Would have done 100 but bit tired from dieting sorry.


----------



## Testoholic (Jun 13, 2009)

Tinytom said:


> Took some footage while training quads the other day with Dutch
> 
> Will upload them here
> 
> ...


nice..


----------



## weeman (Sep 6, 2007)

excellent:thumbup1:

Dutch,holy fuk you got a posh sounding voice!!!!!


----------



## Tinytom (Sep 16, 2005)

Reverse Lunges


----------



## Tinytom (Sep 16, 2005)

Hack Squat and Leg Extension Super set

With Gunnage


----------



## kgb (Sep 13, 2009)

Nice. Which gym is that?


----------



## BigDom86 (Jul 27, 2008)

nice one. that hack squat has a good angle. every gym ive been in with a hacksquat its too uprgiht and the foot part isnt long enough.


----------



## ElfinTan (May 23, 2008)

Tinytom said:


> Took some footage while training quads the other day with Dutch
> 
> Will upload them here
> 
> ...


Yeah...yeah...but we all know it EASIER for you coz you've got short legs....sheeesh!!!!! :whistling:


----------



## Heat01 (Oct 15, 2006)

ElfinTan said:


> Yeah...yeah...but we all know it EASIER for you coz you've got short legs....sheeesh!!!!! :whistling:


Makes Jimmy Krankie look like a giant... :lol: :lol: :lol:


----------



## Tinytom (Sep 16, 2005)

Last one

Single leg press to finish


----------



## Tinytom (Sep 16, 2005)

ElfinTan said:


> Yeah...yeah...but we all know it EASIER for you coz you've got short legs....sheeesh!!!!! :whistling:


Actually it would be easy for ANYONE if they had big legs :whistling: :whistling: :lol:


----------



## Tinytom (Sep 16, 2005)

Normally we would do some squats as well for quads but My shoulder was not feeling too good and so the prospect of squatting wasnt very appealing, if you look at the lunges vid you can see I had an issue then.

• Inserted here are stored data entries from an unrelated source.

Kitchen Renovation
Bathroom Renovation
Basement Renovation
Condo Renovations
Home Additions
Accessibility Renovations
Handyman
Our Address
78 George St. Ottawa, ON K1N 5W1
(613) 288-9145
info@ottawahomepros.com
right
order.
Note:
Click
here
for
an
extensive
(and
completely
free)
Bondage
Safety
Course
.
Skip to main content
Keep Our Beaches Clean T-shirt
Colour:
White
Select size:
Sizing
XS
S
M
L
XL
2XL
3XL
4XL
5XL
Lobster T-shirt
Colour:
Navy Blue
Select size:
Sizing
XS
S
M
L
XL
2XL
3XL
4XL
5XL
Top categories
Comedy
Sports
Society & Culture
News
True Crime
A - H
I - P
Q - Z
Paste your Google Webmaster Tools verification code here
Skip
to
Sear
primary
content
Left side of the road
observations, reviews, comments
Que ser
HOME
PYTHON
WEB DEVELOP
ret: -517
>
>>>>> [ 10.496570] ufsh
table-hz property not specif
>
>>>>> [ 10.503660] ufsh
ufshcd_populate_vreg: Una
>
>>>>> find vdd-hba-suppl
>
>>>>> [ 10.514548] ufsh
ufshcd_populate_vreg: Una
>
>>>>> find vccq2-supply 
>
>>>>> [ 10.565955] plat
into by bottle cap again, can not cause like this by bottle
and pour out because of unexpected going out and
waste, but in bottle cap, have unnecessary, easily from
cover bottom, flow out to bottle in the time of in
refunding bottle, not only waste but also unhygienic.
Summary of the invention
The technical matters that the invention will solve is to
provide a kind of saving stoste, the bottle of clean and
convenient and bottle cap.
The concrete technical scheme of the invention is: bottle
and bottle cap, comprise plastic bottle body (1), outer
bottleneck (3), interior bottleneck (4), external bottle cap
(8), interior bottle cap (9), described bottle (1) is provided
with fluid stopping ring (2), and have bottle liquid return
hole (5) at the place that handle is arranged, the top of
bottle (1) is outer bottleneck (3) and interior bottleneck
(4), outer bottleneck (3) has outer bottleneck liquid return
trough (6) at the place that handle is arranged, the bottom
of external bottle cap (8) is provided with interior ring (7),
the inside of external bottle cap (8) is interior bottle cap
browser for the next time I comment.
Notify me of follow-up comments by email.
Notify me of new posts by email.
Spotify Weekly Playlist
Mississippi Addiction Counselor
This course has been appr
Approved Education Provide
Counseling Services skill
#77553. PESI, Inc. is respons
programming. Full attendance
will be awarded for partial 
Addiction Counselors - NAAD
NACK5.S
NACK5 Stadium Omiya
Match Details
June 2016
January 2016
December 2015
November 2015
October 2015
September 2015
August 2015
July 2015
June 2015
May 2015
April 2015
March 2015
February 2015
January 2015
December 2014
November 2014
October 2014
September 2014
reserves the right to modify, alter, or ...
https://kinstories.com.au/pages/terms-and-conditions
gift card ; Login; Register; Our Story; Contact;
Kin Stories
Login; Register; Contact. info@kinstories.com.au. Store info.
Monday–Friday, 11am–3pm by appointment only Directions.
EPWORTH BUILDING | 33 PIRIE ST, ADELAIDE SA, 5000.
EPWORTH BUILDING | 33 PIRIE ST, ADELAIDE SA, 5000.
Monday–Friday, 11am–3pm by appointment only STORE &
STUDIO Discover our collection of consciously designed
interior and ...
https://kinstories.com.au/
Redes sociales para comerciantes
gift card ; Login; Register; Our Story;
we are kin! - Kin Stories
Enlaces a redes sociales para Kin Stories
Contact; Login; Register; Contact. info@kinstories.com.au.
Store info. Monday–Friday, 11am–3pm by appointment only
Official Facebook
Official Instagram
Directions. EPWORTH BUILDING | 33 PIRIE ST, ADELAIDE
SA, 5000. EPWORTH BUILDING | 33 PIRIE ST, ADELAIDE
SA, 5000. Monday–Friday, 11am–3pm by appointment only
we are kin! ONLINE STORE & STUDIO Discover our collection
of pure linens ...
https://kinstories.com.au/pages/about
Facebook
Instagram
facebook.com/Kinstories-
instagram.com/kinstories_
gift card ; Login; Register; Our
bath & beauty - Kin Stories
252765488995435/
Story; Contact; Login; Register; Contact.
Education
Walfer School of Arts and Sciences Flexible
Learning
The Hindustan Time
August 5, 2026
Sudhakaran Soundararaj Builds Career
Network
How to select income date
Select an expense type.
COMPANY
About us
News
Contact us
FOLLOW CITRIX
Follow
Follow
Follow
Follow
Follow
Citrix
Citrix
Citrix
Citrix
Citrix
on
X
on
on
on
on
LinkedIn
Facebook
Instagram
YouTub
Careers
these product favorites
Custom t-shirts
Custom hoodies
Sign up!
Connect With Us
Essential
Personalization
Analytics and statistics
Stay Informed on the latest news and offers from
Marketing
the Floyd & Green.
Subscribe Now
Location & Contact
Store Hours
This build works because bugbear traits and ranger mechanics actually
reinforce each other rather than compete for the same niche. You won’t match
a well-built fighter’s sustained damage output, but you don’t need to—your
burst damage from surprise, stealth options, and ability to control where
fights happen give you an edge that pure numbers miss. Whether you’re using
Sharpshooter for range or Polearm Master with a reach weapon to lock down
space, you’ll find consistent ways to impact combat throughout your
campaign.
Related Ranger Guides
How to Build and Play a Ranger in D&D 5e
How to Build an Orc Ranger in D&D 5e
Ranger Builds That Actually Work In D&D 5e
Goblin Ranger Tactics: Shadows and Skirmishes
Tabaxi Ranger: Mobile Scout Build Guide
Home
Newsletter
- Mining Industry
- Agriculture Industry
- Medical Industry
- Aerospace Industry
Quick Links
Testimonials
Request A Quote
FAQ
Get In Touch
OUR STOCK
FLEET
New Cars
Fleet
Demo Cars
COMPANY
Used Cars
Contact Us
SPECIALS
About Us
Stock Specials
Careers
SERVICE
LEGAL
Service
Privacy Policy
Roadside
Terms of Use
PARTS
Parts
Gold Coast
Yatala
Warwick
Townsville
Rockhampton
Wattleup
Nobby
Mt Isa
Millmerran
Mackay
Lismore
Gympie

Its OK now but that will teach me to hammer the crap out of my delts the day before legs lol

So this is why I can't train quads and hams in the same session. Cant imagine doing romanian deads and single leg curls after all that


----------



## ElfinTan (May 23, 2008)

Tinytom said:


> Actually it would be easy for ANYONE if they had big legs :whistling: :whistling: :lol:


----------



## Spangle1187 (Jul 27, 2006)

Nice workout


----------



## Tinytom (Sep 16, 2005)

Daz said:


> Tom any chance of making a video of that sick arm workout dutch scott made a thread about before ? :thumb:


Dutch and I will be filming a few of our workouts over the next few weeks so yes, not every set though just snippets.


----------



## sizar (Nov 13, 2008)

Nice workout . Tom is there any reason why you don't go full range on the leg press just curious ?


----------



## Tinytom (Sep 16, 2005)

sizar said:


> Nice workout . Tom is there any reason why you don't go full range on the leg press just curious ?


Because I like my knees. 

Going full range forces my lower back to curl round and the net result is no more benefit to the quads as the work shifts to the knee tendons and lower back. Not good

If you notice I go to a 90 degree angle on the legs and thats more than enough for leg development. More range of motion can be safely done on lunges and squats without compromising my health.


----------



## sizar (Nov 13, 2008)

Tinytom said:


> Because I like my knees.
> 
> Going full range forces my lower back to curl round and the net result is no more benefit to the quads as the work shifts to the knee tendons and lower back. Not good
> 
> If you notice I go to a 90 degree angle on the legs and thats more than enough for leg development. More range of motion can be safely done on lunges and squats without compromising my health.


thanks for that. just wondered


----------



## Usual Suspect (Sep 4, 2009)

Tinytom said:


> Because I like my knees.
> 
> Going full range forces my lower back to curl round and the net result is no more benefit to the quads as the work shifts to the knee tendons and lower back. Not good
> 
> If you notice I go to a 90 degree angle on the legs and thats more than enough for leg development. More range of motion can be safely done on lunges and squats without compromising my health.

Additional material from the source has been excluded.